All ideas are already generated

After seeing flash websites take enormous amount of my CPU got a cool idea today about using flash for distributed computing. Basically everything is already in place. You setup webserver, share content with flash, it runs on client computer and does calculations uploading the result from time to time. Certainly I wasn't the first who invented that, see for example


Though such ideas are rather recent and the question is how to make this framework widely used. Looking at current load of the computer at sourceforge it's most likely already used by some websites :)

Training process

What I really like in Sphinxtrain is that it provides straightforward way for training an audio model. It remains unclear for me why everyone bothers with HTKBook while there is clean an easy way to train the model. One should just define the dictionary and transcription and put the files in the proper folder. Anyway, I'm continuously thinking about the way sphinxtrain process could be improved. Currently it indeed lacks a lot of critical information on training and that makes look uncomplete.

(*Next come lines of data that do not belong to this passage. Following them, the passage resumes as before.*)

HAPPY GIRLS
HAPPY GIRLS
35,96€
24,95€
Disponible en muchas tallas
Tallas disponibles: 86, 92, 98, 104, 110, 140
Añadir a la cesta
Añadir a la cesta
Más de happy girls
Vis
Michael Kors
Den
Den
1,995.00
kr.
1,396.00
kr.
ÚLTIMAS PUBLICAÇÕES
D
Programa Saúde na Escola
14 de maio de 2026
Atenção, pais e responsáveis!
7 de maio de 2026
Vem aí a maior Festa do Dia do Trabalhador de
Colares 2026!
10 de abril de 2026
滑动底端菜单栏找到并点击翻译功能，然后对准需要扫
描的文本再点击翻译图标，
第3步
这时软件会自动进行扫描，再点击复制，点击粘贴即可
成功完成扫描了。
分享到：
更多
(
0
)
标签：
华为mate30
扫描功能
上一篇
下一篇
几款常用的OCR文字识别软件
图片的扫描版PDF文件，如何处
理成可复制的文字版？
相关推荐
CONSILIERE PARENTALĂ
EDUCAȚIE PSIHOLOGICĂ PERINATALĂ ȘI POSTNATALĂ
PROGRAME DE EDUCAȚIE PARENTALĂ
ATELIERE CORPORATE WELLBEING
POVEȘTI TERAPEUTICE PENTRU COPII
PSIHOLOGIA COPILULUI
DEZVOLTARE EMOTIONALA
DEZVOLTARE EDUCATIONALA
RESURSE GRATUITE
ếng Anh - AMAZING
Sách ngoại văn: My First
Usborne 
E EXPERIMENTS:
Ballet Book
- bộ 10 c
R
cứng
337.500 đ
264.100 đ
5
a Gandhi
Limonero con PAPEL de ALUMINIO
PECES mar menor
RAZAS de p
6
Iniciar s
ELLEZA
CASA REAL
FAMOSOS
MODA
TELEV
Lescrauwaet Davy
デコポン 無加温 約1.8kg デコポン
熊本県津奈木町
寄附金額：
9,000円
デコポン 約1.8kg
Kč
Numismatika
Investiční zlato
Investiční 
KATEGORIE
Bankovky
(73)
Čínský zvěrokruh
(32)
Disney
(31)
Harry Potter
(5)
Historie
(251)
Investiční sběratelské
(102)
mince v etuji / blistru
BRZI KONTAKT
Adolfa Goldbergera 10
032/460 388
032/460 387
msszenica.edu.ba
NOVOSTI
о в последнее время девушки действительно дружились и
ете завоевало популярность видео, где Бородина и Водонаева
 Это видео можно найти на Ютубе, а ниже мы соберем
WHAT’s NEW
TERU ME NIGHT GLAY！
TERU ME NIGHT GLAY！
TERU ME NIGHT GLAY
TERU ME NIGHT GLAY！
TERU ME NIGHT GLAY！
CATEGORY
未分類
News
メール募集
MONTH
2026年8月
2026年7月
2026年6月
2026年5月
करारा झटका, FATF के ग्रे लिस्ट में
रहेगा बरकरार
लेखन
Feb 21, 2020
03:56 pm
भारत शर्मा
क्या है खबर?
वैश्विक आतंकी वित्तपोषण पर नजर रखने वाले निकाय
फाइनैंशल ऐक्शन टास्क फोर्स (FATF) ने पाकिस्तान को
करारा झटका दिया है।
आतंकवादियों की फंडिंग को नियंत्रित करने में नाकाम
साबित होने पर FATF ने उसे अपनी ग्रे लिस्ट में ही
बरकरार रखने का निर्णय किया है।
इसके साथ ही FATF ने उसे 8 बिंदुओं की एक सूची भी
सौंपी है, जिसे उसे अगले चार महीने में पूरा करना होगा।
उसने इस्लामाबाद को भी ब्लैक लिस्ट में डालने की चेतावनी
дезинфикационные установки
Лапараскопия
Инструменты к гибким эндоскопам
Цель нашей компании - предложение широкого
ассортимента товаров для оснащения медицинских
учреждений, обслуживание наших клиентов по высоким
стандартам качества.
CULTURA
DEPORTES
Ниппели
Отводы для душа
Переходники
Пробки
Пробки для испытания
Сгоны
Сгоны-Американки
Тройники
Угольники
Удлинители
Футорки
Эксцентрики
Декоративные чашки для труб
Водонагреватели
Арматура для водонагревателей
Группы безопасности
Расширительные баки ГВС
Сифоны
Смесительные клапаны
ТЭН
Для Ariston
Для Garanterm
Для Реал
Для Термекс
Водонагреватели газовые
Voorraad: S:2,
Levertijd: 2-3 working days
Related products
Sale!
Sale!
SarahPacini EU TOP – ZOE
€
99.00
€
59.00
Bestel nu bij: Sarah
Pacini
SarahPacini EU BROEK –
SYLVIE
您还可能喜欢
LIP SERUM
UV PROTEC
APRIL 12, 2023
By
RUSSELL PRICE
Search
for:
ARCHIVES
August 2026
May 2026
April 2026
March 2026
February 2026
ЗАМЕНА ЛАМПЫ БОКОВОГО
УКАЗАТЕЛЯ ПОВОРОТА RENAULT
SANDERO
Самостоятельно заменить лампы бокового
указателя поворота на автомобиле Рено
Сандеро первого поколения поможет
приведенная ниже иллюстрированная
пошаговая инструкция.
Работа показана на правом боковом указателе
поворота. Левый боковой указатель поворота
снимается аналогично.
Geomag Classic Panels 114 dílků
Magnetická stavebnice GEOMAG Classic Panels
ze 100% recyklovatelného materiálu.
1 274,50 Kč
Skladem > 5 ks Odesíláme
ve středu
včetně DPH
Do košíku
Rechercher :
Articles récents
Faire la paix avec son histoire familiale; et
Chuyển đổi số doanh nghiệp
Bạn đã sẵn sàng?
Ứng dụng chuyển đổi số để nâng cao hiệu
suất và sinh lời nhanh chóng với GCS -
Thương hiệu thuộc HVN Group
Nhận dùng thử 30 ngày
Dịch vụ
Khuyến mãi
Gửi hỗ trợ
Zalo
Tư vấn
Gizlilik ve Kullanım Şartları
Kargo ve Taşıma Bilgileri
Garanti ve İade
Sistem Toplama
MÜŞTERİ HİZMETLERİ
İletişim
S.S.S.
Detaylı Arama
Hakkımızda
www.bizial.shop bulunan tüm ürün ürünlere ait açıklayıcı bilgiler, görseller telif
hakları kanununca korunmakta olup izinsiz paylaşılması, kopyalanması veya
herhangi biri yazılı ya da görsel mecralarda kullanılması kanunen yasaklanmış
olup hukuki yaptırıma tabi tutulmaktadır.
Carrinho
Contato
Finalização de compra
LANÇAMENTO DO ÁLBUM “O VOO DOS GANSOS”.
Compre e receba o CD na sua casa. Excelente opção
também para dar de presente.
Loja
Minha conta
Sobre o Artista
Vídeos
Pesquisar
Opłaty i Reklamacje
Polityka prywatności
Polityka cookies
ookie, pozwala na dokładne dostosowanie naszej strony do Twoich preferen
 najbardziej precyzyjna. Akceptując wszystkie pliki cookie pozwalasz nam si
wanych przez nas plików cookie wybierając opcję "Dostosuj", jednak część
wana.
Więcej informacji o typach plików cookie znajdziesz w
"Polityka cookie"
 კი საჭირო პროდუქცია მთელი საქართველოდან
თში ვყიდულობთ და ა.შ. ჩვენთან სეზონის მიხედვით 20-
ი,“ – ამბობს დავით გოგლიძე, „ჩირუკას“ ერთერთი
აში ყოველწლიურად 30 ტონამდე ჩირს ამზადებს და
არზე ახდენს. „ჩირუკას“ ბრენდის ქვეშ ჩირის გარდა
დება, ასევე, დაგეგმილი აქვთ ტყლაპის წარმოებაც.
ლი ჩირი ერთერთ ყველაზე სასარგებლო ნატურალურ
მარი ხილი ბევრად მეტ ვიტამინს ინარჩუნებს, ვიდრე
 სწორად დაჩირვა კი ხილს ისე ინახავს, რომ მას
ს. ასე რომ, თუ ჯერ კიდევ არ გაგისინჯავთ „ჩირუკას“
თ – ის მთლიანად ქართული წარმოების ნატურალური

Basically here is what I would like to put into the next versions of sphinxtrain and sphinxtrain tutorial:

  1. Description on how to prepare the data
  2. Building of the database transcription. Between, what bothers me last month is the requirement to have fileids. I really think the file with fileids could be silentely dropped. What's the problem to get the id of the file from the transcription labels 
  3. Automatic splitting on training data, testing data and development data. I see development data presense as a hard requirement for the training process. Unfortunately, current documentation lacks it. There could be code to do that, but for most databases it's automatic of course.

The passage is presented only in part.